Umm Kulthum's musical directions in the 1940s and early 1950s and her mature performing style led this period to becoming popularly known as "the golden age" of Umm Kulthum. In keeping with changing popular taste as well as her own artistic inclinations, in the early 1940s, she requested songs from composer Zakariya Ahmad and colloquial poet Mahmud Bayram el-Tunsi cast in styles considered to be indigenously Egyptian. This represented a dramatic departure from the modernist romantic songs of the 1930s, mainly led by Mohammad El-Qasabgi. Umm Kulthum had abstained from singing Qasabgi's music since the early 1940s. Their last stage song collaboration in 1941 was "Raq el Habib" ("The lover's heart softens"), one of her most popular, intricate, and high-caliber songs.

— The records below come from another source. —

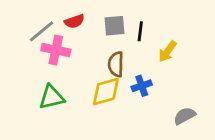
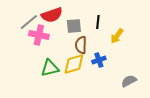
red semicircle: (74, 21) -> (52, 15), size x1.5
gray square: (114, 26) -> (74, 26), moved
green triangle: (52, 97) -> (50, 68), moved

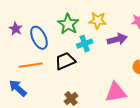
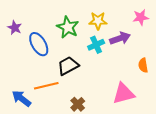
purple star: (16, 29) -> (15, 28), moved
cyan cross: (85, 44) -> (96, 45), moved
orange line: (31, 65) -> (46, 86), moved

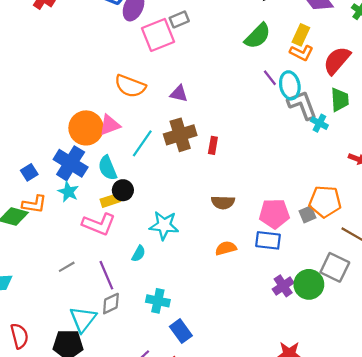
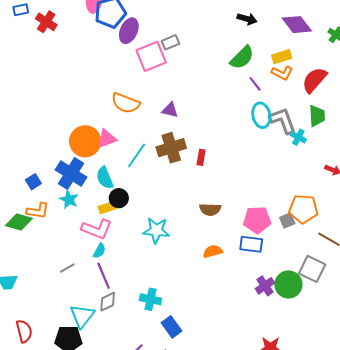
yellow rectangle: (301, 35) -> (282, 57), turned 48
purple line: (270, 78) -> (255, 84), moved
cyan ellipse: (290, 85) -> (261, 115), moved
cyan semicircle: (139, 254) -> (99, 251), moved

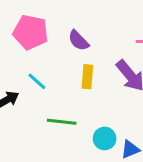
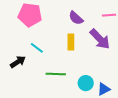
purple semicircle: (79, 41) -> (76, 18), moved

The reason for the separation is not clear. It is speculated that this was due in part to the popular failure of the movie Aida, in which Umm Kulthum sings mostly Qasabgi's compositions, including the first part of the opera. Qasabgi was experimenting with Arabic music, under the influence of classical European music, and was composing a lot for Asmahan, a singer who immigrated to Egypt from Syria and was the only serious competitor for Umm Kulthum before Asmahan's death in a car accident in 1944.

Simultaneously, Umm Kulthum started to rely heavily on a younger composer who joined her artistic team a few years earlier: Riad Al-Sunbati. While Sonbati was evidently influenced by Qasabgi in those early years, the melodic lines he composed were more lyrical and more acceptable to Umm Kulthum's audience. The result of collaborations with Rami/Sonbati and al-Tunisi/Ahmad was a populist and popular repertoire that had lasting appeal for the Egyptian audience.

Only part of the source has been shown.